Records excerpted from a collection:
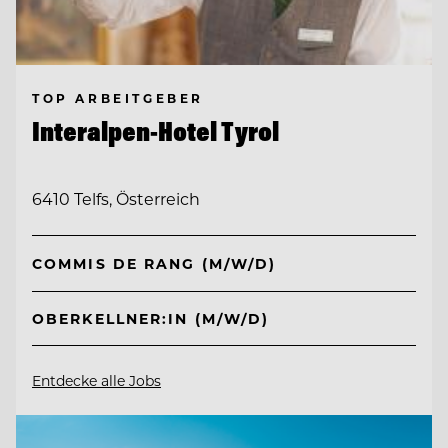
TOP ARBEITGEBER
Interalpen-Hotel Tyrol
6410 Telfs, Österreich
COMMIS DE RANG (M/W/D)
OBERKELLNER:IN (M/W/D)
Entdecke alle Jobs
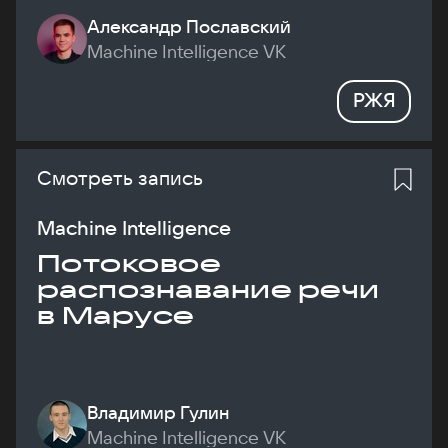
Александр Пославский
Machine Intelligence VK
РЖЯ
Смотреть запись
Machine Intelligence
Потоковое
распознавание речи
в Марусе
Владимир Гулин
Machine Intelligence VK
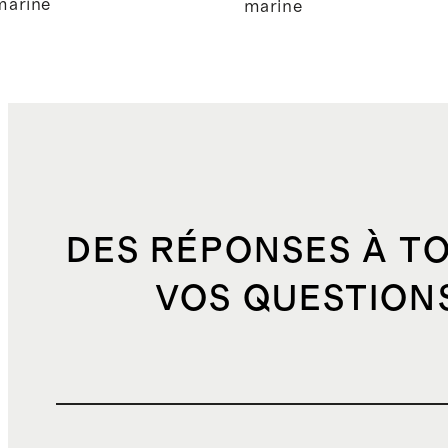
marine
marine
DES RÉPONSES À T
VOS QUESTION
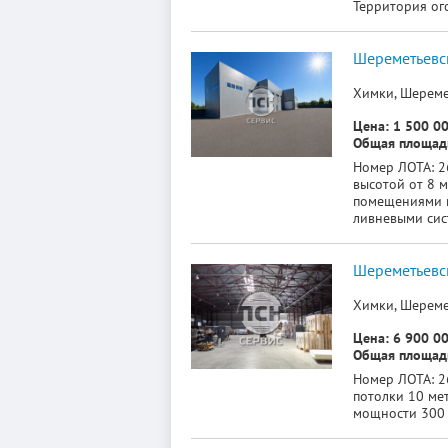
Территория ог
Шереметьевск
Химки, Шереме
Цена: 1 500 00
Общая площадь
Номер ЛОТА: 26
высотой от 8 м
помещениями н
ливневыми сис
Шереметьевск
Химки, Шереме
Цена: 6 900 00
Общая площадь
Номер ЛОТА: 26
потолки 10 мет
мощности 300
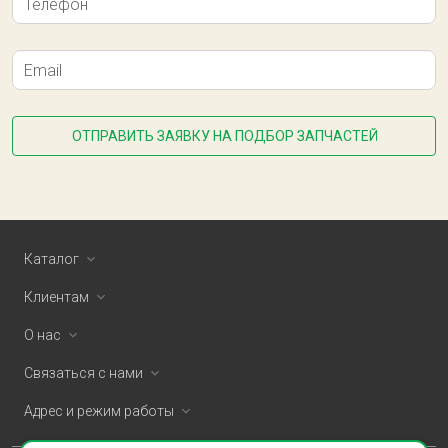
Телефон
Email
ОТПРАВИТЬ ЗАЯВКУ НА ПОДБОР ЗАПЧАСТЕЙ
Каталог
Клиентам
О нас
Связаться с нами
Адрес и режим работы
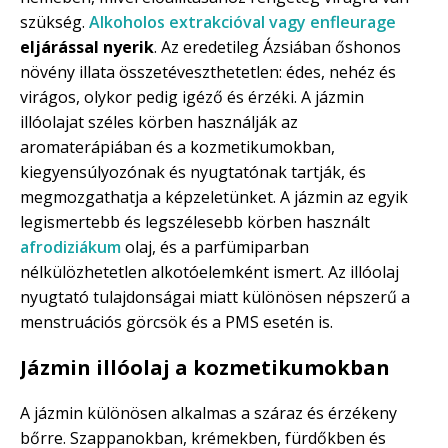
szükség.
Alkoholos extrakcióval vagy enfleurage
eljárással nyerik
. Az eredetileg Ázsiában őshonos
növény illata összetéveszthetetlen: édes, nehéz és
virágos, olykor pedig igéző és érzéki. A jázmin
illóolajat széles körben használják az
aromaterápiában és a kozmetikumokban,
kiegyensúlyozónak és nyugtatónak tartják, és
megmozgathatja a képzeletünket. A jázmin az egyik
legismertebb és legszélesebb körben használt
afrodiziákum
olaj, és a parfümiparban
nélkülözhetetlen alkotóelemként ismert. Az illóolaj
nyugtató tulajdonságai miatt különösen népszerű a
menstruációs görcsök és a PMS esetén is.
Jázmin illóolaj a kozmetikumokban
A jázmin különösen alkalmas a száraz és érzékeny
bőrre. Szappanokban, krémekben, fürdőkben és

*Work to complete*:
Output exactly, and only, the lines running from the line containing "мощности 300" to the last line of the entries above, omitting the pictures.

*Answer to the exercise*:
мощности 300
Телефон
Email
ОТПРАВИТЬ ЗАЯВКУ НА ПОДБОР ЗАПЧАСТЕЙ
Каталог
Клиентам
О нас
Связаться с нами
Адрес и режим работы
szükség.
Alkoholos extrakcióval vagy enfleurage
eljárással nyerik
. Az eredetileg Ázsiában őshonos
növény illata összetéveszthetetlen: édes, nehéz és
virágos, olykor pedig igéző és érzéki. A jázmin
illóolajat széles körben használják az
aromaterápiában és a kozmetikumokban,
kiegyensúlyozónak és nyugtatónak tartják, és
megmozgathatja a képzeletünket. A jázmin az egyik
legismertebb és legszélesebb körben használt
afrodiziákum
olaj, és a parfümiparban
nélkülözhetetlen alkotóelemként ismert. Az illóolaj
nyugtató tulajdonságai miatt különösen népszerű a
menstruációs görcsök és a PMS esetén is.
Jázmin illóolaj a kozmetikumokban
A jázmin különösen alkalmas a száraz és érzékeny
bőrre. Szappanokban, krémekben, fürdőkben és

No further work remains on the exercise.